| WORK ITEM |
Please print exactly the lines below, from the start of the material up to and including the line with "きるように、という願いを込めて教室名を決めまし", but none of the pictures.

◇ ◇ ◇

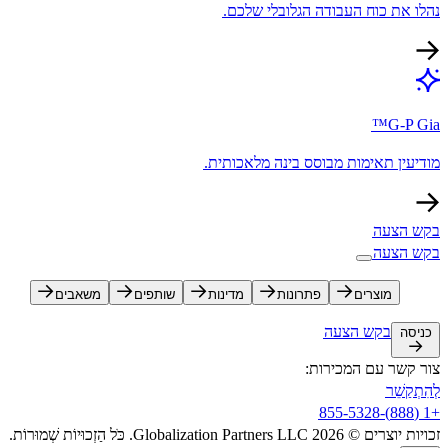
נהלו את כוח העבודה הגלובלי שלכם.​​
G-P Gia™​​
מודיעין תאימות מבוסס בינה מלאכותית.​​
בקש הצעה​​
בקש הצעה​​
מוצרים​​
פתרונות​​
מדינות​​
שותפים​​
משאבים​​
בקש הצעה​​
כניסה​​
צור קשר עם המכירות:​​
לְהִתְקַשֵׁר​​
+1 (888)-855-5328​​
זכויות יוצרים © 2026 Globalization Partners LLC. כֹּל הַזְכוּיוֹת שְׁמוּרוֹת.​​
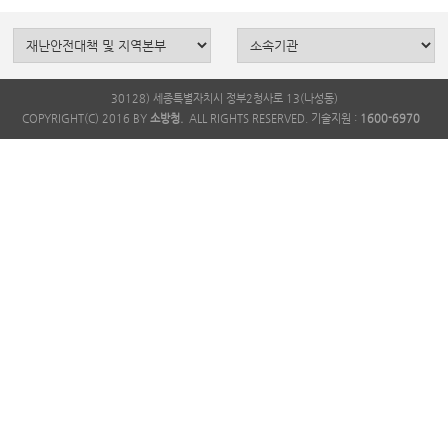
30128) 세종특별자치시 정부2청사로 13(나성동)
COPYRIGHT(C) 2016 BY
소방청.
ALL RIGHTS RESERVED. 기술지원 :
1600-6970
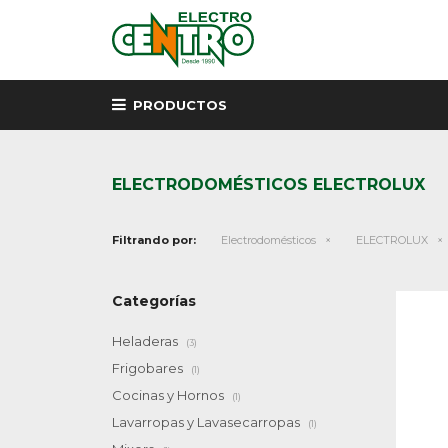
PRODUCTOS
ELECTRODOMÉSTICOS ELECTROLUX
Filtrando por:
Electrodomésticos
ELECTROLUX
Categorías
Heladeras
(3)
Frigobares
(1)
Cocinas y Hornos
(1)
Lavarropas y Lavasecarropas
(1)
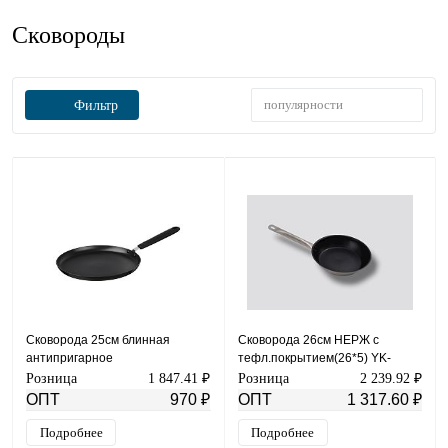
Сковороды
популярности
Фильтр
Сковорода 25см блинная
Сковорода 26см НЕРЖ с
антипригарное
тефл.покрытием(26*5) YK-
покрытие,индукция Код:4151
0718-137
Розница
1 847.41 ₽
Розница
2 239.92 ₽
ОПТ
970 ₽
ОПТ
1 317.60 ₽
Подробнее
Подробнее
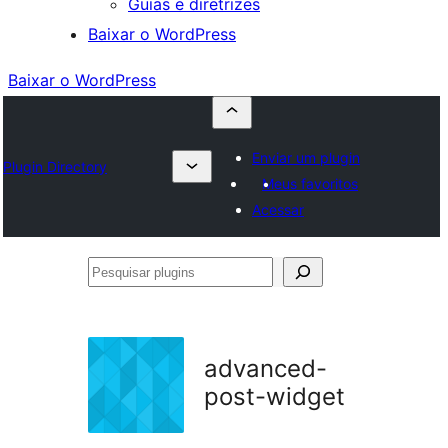
Guias e diretrizes
Baixar o WordPress
Baixar o WordPress
Enviar um plugin
Plugin Directory
Meus favoritos
Acessar
Pesquisar
plugins
advanced-
post-widget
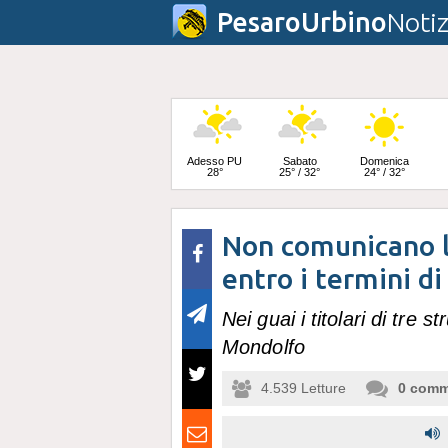
PesaroUrbino
Notiz
Adesso PU
Sabato
Domenica
28°
25° / 32°
24° / 32°
Non comunicano le
Lunedì
24° / 33°
entro i termini di
Nei guai i titolari di tre s
Mondolfo
4.539
Letture
0
comm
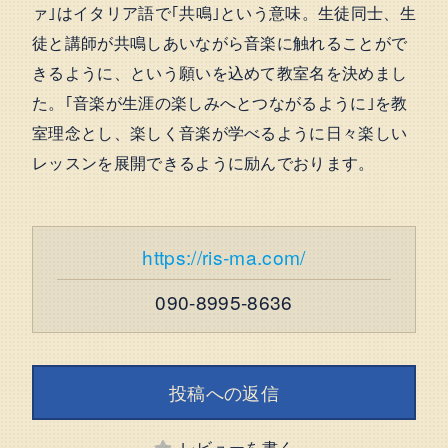
ァ｣はイタリア語で｢共鳴｣という意味。生徒同士、生
徒と講師が共鳴しあいながら音楽に触れることがで
きるように、という願いを込めて教室名を決めまし
た。｢音楽が生涯の楽しみへとつながるように｣を教
室理念とし、楽しく音楽が学べるように日々楽しい
レッスンを展開できるように励んでおります。
https://ris-ma.com/
090-8995-8636
投稿への返信
レビューを書く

◇ ◇ ◇

| SOLUTION |
נהלו את כוח העבודה הגלובלי שלכם.​​
G-P Gia™​​
מודיעין תאימות מבוסס בינה מלאכותית.​​
בקש הצעה​​
בקש הצעה​​
מוצרים​​
פתרונות​​
מדינות​​
שותפים​​
משאבים​​
בקש הצעה​​
כניסה​​
צור קשר עם המכירות:​​
לְהִתְקַשֵׁר​​
+1 (888)-855-5328​​
זכויות יוצרים © 2026 Globalization Partners LLC. כֹּל הַזְכוּיוֹת שְׁמוּרוֹת.​​
30128) 세종특별자치시 정부2청사로 13(나성동)
COPYRIGHT(C) 2016 BY
소방청.
ALL RIGHTS RESERVED. 기술지원 :
1600-6970
PRODUCTOS
ELECTRODOMÉSTICOS ELECTROLUX
Filtrando por:
Electrodomésticos
ELECTROLUX
Categorías
Heladeras
(3)
Frigobares
(1)
Cocinas y Hornos
(1)
Lavarropas y Lavasecarropas
(1)
Сковороды
популярности
Фильтр
Сковорода 25см блинная
Сковорода 26см НЕРЖ с
антипригарное
тефл.покрытием(26*5) YK-
покрытие,индукция Код:4151
0718-137
Розница
1 847.41 ₽
Розница
2 239.92 ₽
ОПТ
970 ₽
ОПТ
1 317.60 ₽
Подробнее
Подробнее
Guias e diretrizes
Baixar o WordPress
Baixar o WordPress
Enviar um plugin
Plugin Directory
Meus favoritos
Acessar
Pesquisar
plugins
advanced-
post-widget
PesaroUrbino
Notiz
Adesso PU
Sabato
Domenica
28°
25° / 32°
24° / 32°
Non comunicano le
Lunedì
24° / 33°
entro i termini di
Nei guai i titolari di tre s
Mondolfo
4.539
Letture
0
comm
ァ｣はイタリア語で｢共鳴｣という意味。生徒同士、生
徒と講師が共鳴しあいながら音楽に触れることがで
きるように、という願いを込めて教室名を決めまし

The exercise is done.